Tonight: Last Chance To See Rocket Launch In This Area

by Alex Lloyd Gross

Sunday, May 16 2021. 8:03 PM. NASA is hoping to launch a rocket from Wallops island in Virginia.  What that means for the Delaware valley, is that you may be able to see it.  Possibly from your back yard.

This is the last try for NASA to launch the Black Brant X11 which has  KNET cargo. According to NSA, this could be an interesting light show for people in the region. Of course,, if you are closer to WALLOPS, the more you may see.  People in Philadelphia,  Central NJ and New York still could see something, depending on their vantage point.

It’s not going to be a flaming fireball in the sky.  This is going to be a different kind of show.  NASA said that a four-stage Black Brant XII rocket will be used for the mission that includes the release of barium vapor that will form two green-violet clouds that may be visible for about 30 seconds.
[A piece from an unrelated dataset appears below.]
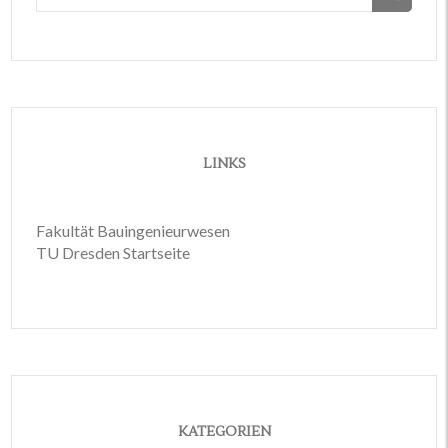
nach:
LINKS
Fakultät Bauingenieurwesen
TU Dresden Startseite
KATEGORIEN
The barium vapor is not harmful to the environment or public health


The mission, called the KiNETic-scale energy and momentum transport eXperiment, or KiNet-X, is designed to study a very fundamental problem in space plasmas, namely, how are energy and momentum transported between different regions of space that are magnetically connected?


The vapor will be released approximately 9 minutes and 30 seconds to around 10 minutes after launch at about 217-249 miles altitude over the Atlantic Ocean and 540-560 miles downrange from Wallops and just north of Bermuda. This is what we can see here.


Immediately after release of the vapor, the spherical clouds are a mixture of green and violet, but that phase only lasts about 30 seconds when the un-ionized component of the cloud has diffused away. After exposure to sunlight the vapor clouds quickly ionize and take on a violet color.  Violet is a bit more difficult to see at night but it can be observed.

The original launch has been scrubbed due to weather over Bermuda.  Tonight  is the last time NASA will try to launch this rocket.  If you have nothing to do and want to see it in person, Travel stright down Route 13 in Delaware and Maryland. When you cross into Virginia, go to the first traffic light and make a left. Follow this road about two miles, the observation  post at the NASA visitors center is on your right. It takes about four hours to drive there from Philadelphia.